2009-10-19 10:03:42

by Tim Blechmann

[permalink] [raw]
Subject: [PATCH] perf stat: add branch performance counters to default

not sure, whether there is any reason, why the branch performance
counters are not enabled by default.
personally, i would find it quite useful, though

--

this patch adds performance counter information about branches and
branch misses to the default output of perf stat.

Signed-off-by: Tim Blechmann <[email protected]>
---
tools/perf/builtin-stat.c | 2 ++
1 files changed, 2 insertions(+), 0 deletions(-)



Attachments:
0001-perf-stat-add-branch-performance-counters-to-default.patch (615.00 B)
signature.asc (197.00 B)
OpenPGP digital signature
Download all attachments

2009-10-19 11:23:09

by Ingo Molnar

[permalink] [raw]
Subject: Re: [PATCH] perf stat: add branch performance counters to default


* Tim Blechmann <[email protected]> wrote:

> not sure, whether there is any reason, why the branch performance
> counters are not enabled by default. personally, i would find it quite
> useful, though

yeah, i find it useful too. The main reason is that most of the systems
out there have like 2 freely defined events. Only Nehalem and i think
Power7 has more.

OTOH ... maybe we should just do it, as most measurement and tuning is
done on modern hardware. I'll try your patch in the perf tree - if too
many people complain we will undo it.

Ingo

2009-10-19 11:43:17

by Ingo Molnar

[permalink] [raw]
Subject: Re: [PATCH] perf stat: add branch performance counters to default


btw., your patch was somewhat whitespace damaged (see
Documentation/email-clients.txt).

I fixed it up manually - please double check latest -tip whether it's
working all fine for you:

http://people.redhat.com/mingo/tip.git/README

Thanks,

Ingo

2009-10-19 11:48:00

by Tim Blechmann

[permalink] [raw]
Subject: [tip:perf/core] perf stat: Add branch performance events to default output

Commit-ID: 12133afffcc7140eea915b1572189a2ea0cf7b0e
Gitweb: http://git.kernel.org/tip/12133afffcc7140eea915b1572189a2ea0cf7b0e
Author: Tim Blechmann <[email protected]>
AuthorDate: Mon, 19 Oct 2009 12:03:33 +0200
Committer: Ingo Molnar <[email protected]>
CommitDate: Mon, 19 Oct 2009 13:26:42 +0200

perf stat: Add branch performance events to default output

Adds performance event information about branches
and branch misses to the default output of perf stat.
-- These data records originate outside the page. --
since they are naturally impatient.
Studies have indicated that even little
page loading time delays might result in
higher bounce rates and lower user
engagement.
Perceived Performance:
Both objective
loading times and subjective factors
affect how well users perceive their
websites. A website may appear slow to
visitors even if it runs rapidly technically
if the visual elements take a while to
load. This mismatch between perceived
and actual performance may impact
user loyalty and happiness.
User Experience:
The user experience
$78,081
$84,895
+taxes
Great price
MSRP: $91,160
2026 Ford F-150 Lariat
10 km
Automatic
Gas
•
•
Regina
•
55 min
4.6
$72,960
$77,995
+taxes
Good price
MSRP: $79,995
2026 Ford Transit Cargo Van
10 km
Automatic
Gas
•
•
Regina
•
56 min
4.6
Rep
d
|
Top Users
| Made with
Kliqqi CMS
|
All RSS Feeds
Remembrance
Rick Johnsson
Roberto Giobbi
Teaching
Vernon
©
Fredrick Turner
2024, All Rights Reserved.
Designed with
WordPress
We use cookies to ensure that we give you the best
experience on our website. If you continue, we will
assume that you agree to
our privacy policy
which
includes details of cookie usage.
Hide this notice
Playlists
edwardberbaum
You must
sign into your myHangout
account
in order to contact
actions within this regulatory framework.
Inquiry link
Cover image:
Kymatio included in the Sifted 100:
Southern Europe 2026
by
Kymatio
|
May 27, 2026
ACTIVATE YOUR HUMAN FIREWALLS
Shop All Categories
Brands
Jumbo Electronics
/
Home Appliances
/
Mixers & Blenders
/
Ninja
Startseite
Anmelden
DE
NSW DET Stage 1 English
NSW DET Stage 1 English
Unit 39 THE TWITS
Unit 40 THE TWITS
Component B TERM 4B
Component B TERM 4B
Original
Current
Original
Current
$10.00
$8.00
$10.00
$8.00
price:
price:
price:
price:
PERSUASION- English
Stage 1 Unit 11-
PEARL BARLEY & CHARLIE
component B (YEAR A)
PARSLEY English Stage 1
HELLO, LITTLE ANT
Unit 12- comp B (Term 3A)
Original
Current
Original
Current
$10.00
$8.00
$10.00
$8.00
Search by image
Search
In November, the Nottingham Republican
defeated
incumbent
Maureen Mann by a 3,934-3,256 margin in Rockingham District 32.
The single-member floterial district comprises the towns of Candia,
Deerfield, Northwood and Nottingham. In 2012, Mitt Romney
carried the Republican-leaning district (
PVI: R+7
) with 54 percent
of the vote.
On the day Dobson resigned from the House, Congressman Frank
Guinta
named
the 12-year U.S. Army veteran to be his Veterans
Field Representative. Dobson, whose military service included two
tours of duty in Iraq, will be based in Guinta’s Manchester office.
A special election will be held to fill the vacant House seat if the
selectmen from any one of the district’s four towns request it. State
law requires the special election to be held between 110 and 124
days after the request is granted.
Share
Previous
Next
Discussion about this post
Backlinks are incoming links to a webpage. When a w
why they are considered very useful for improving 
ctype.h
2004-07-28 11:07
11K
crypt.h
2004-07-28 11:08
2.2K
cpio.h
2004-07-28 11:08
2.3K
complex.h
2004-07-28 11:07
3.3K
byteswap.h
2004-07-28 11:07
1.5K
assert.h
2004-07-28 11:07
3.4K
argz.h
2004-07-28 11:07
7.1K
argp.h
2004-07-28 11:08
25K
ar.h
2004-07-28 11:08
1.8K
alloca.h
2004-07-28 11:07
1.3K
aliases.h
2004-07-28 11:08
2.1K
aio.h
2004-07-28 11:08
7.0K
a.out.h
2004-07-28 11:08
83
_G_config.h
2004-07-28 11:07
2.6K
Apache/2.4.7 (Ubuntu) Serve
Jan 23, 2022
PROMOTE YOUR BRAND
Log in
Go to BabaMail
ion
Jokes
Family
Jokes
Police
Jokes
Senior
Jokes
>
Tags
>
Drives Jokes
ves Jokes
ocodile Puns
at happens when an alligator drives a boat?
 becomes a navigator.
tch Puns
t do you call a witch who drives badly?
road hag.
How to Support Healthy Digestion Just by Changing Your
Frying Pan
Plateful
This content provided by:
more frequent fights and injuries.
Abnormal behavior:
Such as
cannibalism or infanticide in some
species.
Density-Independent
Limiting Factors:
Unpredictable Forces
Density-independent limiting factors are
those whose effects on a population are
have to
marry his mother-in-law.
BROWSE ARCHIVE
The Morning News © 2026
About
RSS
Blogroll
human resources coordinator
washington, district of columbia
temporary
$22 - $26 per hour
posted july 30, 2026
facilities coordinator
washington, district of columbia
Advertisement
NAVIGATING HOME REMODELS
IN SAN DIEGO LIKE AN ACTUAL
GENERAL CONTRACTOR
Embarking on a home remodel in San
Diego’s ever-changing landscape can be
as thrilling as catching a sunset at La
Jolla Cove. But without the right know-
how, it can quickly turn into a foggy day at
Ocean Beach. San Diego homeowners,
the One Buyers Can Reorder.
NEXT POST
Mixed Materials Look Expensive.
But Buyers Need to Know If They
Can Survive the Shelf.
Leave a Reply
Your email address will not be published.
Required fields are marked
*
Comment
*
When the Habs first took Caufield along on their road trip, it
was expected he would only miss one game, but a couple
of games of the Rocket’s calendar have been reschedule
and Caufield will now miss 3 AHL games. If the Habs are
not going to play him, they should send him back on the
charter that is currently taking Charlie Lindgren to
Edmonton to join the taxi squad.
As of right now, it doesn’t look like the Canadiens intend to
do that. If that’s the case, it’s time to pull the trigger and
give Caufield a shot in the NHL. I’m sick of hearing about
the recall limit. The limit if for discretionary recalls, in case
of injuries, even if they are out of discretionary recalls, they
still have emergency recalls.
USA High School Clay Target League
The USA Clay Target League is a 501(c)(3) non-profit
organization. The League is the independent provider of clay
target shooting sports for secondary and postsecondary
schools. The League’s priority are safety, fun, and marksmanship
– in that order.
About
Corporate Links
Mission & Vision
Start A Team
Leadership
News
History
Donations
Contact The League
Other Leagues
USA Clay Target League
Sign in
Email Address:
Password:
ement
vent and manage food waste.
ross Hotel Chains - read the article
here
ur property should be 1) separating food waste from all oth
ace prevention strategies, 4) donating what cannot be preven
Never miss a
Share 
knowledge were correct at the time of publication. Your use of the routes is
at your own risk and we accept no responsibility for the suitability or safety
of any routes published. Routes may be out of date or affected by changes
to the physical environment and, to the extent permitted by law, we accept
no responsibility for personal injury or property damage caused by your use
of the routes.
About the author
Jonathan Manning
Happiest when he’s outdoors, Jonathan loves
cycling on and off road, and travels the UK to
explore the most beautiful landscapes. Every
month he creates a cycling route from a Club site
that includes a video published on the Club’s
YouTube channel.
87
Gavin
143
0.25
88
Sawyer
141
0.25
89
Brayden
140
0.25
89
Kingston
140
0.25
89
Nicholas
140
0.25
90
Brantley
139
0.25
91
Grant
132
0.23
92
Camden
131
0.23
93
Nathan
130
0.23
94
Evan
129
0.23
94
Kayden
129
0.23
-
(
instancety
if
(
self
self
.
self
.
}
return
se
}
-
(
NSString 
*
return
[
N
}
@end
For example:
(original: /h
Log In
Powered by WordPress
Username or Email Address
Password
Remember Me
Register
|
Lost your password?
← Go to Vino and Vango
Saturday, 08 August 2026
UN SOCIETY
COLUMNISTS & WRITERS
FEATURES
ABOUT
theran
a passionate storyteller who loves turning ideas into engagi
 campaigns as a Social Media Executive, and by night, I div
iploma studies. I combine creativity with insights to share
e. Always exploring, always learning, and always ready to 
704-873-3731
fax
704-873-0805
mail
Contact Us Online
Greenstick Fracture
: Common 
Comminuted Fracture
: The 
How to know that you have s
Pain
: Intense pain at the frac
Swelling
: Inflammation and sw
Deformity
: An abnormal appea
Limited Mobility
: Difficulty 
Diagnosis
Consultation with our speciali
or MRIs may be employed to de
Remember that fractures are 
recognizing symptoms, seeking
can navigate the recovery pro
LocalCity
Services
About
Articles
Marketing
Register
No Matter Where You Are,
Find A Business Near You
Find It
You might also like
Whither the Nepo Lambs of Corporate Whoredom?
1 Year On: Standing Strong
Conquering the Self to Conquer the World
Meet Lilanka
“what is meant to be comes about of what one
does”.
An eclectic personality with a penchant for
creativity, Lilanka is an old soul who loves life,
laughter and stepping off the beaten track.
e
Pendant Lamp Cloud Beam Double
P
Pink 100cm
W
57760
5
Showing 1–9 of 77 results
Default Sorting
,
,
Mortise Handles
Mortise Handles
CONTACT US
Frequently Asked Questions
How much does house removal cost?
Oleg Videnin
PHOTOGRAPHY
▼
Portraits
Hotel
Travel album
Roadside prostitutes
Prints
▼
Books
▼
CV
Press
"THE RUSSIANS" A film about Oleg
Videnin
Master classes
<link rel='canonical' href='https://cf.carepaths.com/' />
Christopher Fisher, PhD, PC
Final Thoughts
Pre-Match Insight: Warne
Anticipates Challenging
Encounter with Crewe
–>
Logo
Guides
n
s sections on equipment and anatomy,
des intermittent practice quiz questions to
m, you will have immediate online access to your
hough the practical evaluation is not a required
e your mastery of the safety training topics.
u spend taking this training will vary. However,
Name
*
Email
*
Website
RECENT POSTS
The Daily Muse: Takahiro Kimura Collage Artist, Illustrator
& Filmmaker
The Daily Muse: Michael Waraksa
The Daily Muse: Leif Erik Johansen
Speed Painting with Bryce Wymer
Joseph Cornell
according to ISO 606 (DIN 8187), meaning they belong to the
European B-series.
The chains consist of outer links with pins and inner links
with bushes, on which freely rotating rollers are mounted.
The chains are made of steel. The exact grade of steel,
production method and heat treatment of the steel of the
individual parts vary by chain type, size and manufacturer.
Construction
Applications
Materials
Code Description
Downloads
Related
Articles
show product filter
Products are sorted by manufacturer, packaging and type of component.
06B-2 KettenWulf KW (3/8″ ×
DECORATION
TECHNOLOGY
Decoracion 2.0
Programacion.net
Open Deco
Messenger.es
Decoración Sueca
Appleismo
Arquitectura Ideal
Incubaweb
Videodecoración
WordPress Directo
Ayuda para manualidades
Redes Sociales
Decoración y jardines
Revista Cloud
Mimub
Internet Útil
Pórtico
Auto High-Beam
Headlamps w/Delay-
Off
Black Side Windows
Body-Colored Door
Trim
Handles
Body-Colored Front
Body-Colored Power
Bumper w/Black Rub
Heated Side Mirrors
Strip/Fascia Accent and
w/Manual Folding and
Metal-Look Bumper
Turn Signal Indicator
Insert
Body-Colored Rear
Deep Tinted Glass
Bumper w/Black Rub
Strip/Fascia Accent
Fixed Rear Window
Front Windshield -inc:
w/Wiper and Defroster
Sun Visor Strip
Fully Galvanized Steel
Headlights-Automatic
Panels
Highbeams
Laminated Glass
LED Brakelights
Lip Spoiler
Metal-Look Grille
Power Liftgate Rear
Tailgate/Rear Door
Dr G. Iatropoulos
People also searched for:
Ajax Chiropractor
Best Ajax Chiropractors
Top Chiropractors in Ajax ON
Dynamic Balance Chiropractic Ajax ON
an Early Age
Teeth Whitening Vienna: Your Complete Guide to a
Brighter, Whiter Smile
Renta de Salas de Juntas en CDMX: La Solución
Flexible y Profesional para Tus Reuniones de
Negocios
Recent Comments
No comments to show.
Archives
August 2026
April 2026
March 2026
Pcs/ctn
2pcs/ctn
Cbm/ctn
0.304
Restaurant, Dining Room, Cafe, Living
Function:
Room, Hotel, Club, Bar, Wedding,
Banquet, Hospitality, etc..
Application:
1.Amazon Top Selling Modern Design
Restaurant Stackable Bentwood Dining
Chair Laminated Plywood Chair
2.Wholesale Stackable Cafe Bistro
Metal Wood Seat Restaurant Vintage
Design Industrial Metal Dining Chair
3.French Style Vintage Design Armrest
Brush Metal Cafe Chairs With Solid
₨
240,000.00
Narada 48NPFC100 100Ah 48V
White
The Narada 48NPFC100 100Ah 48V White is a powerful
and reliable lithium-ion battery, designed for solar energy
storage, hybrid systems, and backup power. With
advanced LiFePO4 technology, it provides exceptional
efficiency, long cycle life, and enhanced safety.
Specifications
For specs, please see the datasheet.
Signed-off-by: Tim Blechmann <[email protected]>
Cc: Paul Mackerras <[email protected]>
Cc: Peter Zijlstra <[email protected]>
LKML-Reference: <[email protected]>
Signed-off-by: Ingo Molnar <[email protected]>
---
tools/perf/builtin-stat.c | 2 ++
1 files changed, 2 insertions(+), 0 deletions(-)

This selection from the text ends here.